Page 79 of The Enforcer
“I hate this shit.” Tino groaned after a half an hour. “Can I listen to something else?”
Nova gave him a look, as if the dance-team conversation made him question if Tino deserved control of the radio. “If you’d listen to the lyrics.”
“I don’t wanna listen to the lyrics.”
“Some of it is really poetic. Their statement is powerful.”
“I don’t care.” Tino raised his eyebrows at his brother. “I get it. Fuck the police. Fuck everyone. Can I listen to something else?”
“Fine, whatever,” Nova said dismissively. “We’re almost there anyway.”
So Tino got to mess with the radio. He stopped on a Mary J. Blige song, because he knew Nova liked her and they probably needed to find a middle ground.
Then, just as they were pulling into the gas station to meet the lawyer, “Let Me Blow Ya Mind” came on, and Tino sat up and looked at the radio. “I like this song. A lot. You like it?”
“Yeah, it’s all right,” Nova agreed.
Nova sat there next to him after they parked, letting him listen to the song. Tino rested his head back against the seat, closed his eyes, and remembered Brianna so he could forget Mary.
“Are you gonna tell Romeo about the basement?” Nova asked again.
Tino kept his eyes closed, still imagining Brianna’s dance as he sighed. “I don’t know.”
“You can if you want.” Nova choked on the words, but he said them. “I’m not gonna tell you not to.”
Tino nodded, knowing how hard it was for Nova to give him that. He wasn’t sure which of them had it worse, Nova who carried so much guilt, or Tino who was fighting down so much anger.
“Ti voglio bene,” he whispered, more to remind himself than Nova.
Nova reached over and squeezed his shoulder, like he wanted to make sure Tino was still there. “I love you too.”
Then the song was over, and the lawyer showed up. So they got in his Mercedes and drove to the jail.
“Leave your hat,” Nova said from the front seat where he sat discussing things with the guy in the suit who obviously worked for the don and was part of the bonus Nova got for being a Cosa Nostra trained dog. “You can’t bring it in.”
Tino didn’t want to leave his hat. It sort of felt like his good-luck charm. He took it off and sniffed at the brim, because it still had the scent of Brianna’s shampoo.
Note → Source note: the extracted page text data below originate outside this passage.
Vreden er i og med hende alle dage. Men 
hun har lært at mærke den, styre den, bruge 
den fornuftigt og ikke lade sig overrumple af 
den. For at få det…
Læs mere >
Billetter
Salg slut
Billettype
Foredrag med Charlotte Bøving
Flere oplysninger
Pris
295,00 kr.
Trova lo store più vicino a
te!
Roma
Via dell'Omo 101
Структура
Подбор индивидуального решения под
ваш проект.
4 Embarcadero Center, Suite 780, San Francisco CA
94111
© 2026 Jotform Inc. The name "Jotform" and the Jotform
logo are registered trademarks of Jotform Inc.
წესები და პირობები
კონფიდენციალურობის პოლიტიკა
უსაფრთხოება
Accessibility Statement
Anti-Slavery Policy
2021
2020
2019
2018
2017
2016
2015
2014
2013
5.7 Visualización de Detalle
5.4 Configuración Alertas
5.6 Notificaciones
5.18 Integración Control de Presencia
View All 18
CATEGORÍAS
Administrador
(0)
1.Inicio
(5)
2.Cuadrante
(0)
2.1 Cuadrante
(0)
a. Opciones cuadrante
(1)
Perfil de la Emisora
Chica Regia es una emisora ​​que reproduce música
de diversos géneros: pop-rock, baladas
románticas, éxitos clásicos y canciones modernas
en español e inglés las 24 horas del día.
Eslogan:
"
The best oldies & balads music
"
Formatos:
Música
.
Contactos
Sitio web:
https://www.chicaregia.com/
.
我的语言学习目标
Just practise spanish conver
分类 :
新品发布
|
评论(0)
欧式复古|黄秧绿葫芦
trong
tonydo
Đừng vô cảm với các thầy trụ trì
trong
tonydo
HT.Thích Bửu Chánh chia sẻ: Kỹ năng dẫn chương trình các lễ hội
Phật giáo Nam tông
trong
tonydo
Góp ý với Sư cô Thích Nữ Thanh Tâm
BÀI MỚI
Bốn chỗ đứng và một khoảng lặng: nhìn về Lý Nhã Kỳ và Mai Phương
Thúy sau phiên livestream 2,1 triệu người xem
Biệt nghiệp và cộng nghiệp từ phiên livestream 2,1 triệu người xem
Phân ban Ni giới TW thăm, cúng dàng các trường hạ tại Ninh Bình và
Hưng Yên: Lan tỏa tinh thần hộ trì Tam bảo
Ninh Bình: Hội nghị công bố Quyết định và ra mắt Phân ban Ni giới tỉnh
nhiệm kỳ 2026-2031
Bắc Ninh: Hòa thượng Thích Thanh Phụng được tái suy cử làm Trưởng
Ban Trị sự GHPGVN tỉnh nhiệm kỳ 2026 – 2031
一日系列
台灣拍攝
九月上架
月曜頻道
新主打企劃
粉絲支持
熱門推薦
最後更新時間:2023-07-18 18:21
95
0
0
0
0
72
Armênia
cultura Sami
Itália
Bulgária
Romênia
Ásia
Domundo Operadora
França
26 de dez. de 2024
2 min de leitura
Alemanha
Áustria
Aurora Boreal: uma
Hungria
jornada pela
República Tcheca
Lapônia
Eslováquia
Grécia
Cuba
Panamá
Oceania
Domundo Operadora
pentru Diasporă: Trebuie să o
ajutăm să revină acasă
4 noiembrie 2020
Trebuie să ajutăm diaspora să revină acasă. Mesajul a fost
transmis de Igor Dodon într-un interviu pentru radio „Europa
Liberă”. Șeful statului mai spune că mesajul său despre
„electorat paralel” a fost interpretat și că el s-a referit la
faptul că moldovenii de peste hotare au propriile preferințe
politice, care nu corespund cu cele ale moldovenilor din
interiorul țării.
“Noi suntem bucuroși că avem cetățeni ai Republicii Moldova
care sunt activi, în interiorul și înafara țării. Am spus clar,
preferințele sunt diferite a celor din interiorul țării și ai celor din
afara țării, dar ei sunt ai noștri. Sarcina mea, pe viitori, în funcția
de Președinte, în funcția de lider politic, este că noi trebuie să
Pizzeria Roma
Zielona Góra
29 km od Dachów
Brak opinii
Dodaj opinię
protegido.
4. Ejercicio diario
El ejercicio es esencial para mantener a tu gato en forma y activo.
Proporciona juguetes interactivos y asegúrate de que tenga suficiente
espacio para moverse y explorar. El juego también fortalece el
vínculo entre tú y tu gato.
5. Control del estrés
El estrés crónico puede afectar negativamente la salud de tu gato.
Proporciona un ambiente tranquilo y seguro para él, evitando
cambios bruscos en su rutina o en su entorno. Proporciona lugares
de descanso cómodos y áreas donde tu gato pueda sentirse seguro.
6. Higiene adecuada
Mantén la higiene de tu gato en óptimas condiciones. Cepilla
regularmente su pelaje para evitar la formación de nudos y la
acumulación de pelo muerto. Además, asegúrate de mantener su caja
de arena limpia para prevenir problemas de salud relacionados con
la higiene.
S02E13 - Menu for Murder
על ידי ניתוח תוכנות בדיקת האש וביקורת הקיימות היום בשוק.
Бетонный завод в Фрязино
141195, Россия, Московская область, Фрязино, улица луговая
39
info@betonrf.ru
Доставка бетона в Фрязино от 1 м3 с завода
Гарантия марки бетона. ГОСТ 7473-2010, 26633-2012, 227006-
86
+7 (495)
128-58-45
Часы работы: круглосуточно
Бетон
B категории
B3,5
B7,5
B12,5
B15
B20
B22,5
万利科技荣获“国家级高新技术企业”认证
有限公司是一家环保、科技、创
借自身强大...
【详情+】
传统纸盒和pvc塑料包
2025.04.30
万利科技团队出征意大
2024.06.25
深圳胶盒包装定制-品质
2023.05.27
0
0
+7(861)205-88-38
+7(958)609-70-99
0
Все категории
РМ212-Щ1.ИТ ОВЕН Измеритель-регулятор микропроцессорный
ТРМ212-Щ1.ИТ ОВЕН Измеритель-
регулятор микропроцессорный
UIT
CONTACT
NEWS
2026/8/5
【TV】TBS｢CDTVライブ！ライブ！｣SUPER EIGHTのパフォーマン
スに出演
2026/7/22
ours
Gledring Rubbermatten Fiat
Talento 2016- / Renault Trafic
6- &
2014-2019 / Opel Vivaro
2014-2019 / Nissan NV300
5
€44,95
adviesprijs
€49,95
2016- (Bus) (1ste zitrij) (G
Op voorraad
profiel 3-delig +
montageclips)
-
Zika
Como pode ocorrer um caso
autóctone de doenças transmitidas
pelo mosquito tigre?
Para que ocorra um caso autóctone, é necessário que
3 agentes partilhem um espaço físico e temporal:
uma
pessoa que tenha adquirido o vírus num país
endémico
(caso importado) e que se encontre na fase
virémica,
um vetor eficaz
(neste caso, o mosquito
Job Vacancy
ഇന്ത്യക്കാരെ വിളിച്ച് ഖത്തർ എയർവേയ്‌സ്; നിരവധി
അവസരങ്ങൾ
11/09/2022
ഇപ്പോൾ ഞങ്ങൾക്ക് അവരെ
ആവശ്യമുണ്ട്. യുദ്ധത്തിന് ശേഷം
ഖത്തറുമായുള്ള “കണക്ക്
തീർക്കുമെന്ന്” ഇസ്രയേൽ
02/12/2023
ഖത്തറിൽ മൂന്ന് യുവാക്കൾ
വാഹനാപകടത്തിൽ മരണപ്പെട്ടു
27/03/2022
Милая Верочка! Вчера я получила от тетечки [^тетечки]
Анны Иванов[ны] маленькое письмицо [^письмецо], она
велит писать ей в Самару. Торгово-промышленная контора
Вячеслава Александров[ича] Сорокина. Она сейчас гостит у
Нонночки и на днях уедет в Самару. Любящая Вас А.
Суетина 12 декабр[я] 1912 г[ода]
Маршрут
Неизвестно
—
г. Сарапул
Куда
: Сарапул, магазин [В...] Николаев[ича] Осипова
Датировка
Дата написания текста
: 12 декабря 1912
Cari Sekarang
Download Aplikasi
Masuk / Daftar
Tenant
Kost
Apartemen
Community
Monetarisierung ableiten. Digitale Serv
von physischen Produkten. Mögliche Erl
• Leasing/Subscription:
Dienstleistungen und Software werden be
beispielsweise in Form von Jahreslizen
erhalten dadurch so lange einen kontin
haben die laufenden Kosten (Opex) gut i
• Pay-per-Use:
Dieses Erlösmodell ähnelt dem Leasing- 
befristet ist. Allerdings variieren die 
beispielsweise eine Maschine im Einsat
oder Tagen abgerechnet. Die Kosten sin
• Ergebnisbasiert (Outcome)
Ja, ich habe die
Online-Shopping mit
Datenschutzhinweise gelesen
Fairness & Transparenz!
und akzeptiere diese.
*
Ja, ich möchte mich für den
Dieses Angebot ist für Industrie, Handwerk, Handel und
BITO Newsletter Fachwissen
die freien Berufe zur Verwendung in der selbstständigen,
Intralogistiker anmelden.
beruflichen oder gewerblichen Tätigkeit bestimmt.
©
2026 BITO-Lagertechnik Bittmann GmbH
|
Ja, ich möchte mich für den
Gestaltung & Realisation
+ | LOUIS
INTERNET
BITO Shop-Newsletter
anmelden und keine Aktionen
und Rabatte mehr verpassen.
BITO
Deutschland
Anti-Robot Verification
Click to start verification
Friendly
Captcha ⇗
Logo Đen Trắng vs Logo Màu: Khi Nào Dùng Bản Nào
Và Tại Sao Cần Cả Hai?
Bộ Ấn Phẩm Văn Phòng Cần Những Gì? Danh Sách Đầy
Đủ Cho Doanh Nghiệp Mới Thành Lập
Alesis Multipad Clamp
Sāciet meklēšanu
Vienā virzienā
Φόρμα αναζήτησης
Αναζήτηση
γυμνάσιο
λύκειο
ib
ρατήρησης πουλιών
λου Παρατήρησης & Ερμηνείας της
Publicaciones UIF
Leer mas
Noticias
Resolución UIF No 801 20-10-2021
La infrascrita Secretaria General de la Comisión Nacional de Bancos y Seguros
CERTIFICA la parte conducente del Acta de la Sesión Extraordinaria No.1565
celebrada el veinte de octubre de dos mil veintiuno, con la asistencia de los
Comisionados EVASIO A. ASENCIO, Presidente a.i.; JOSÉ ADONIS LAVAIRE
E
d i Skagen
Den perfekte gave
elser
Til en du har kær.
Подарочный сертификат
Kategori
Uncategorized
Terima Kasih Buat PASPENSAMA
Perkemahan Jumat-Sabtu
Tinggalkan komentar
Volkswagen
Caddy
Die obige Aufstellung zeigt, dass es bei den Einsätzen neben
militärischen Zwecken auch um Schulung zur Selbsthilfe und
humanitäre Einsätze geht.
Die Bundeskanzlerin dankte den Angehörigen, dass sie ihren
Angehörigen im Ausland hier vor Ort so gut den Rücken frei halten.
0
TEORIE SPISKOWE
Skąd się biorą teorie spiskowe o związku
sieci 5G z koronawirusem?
Or maybe he was just imagining it, but either way it made him feel better.
“Did you just sniff your hat?” Nova asked in Italian.
Tino looked at the hat in his hand, and then he smelled it again. “Why can’t I bring it?”
“’Cause you can’t. They pat you down and use a metal detector. You can’t bring anything you could hide something in,” he went on in Italian and then added in English, “It’s a friggin’ jail.”
Tino put his hat over his face and dropped his head back against the seat. He took another deep breath, trying to pretend he was back at the studio in Bed-Stuy.
“You don’t have to come in,” Nova whispered in Italian once more. “You can wait in the car, piccolo.”
“I’m not a baby,” Tino decided for the first time in his life. His mother used to call him the baby, and it was a habit Romeo and Nova picked up. They got better about it as he got older, but sometimes they reverted back to when Tino was five and his name in the house had just beenpiccolo. “Don’t call me that anymore.”
It reminded him of his ma.
He didn’t want to think about his ma.
Nova fell back against his seat and looked out his window the same way Tino had in the other car. He was quiet for a long time as the lawyer sat next to them, uncomfortable because he hadn’t been able to understand the conversation.
At least Tino assumed he couldn’t understand him.
With a name like Abram Levi, Tino was pretty fucking certain he wasn’t Italian even if he did work for Don Moretti.